Problem to solve: The expected result is a word-for-word copy of the entries, minus any pictures.

■ ■ ■

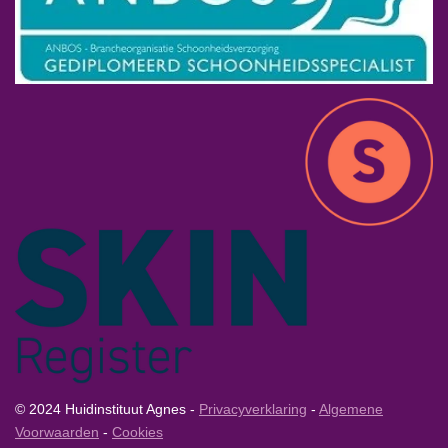
© 2024 Huidinstituut Agnes -
Privacyverklaring
-
Algemene
Voorwaarden
-
Cookies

■ ■ ■

Response to the exercise:
© 2024 Huidinstituut Agnes -
Privacyverklaring
-
Algemene
Voorwaarden
-
Cookies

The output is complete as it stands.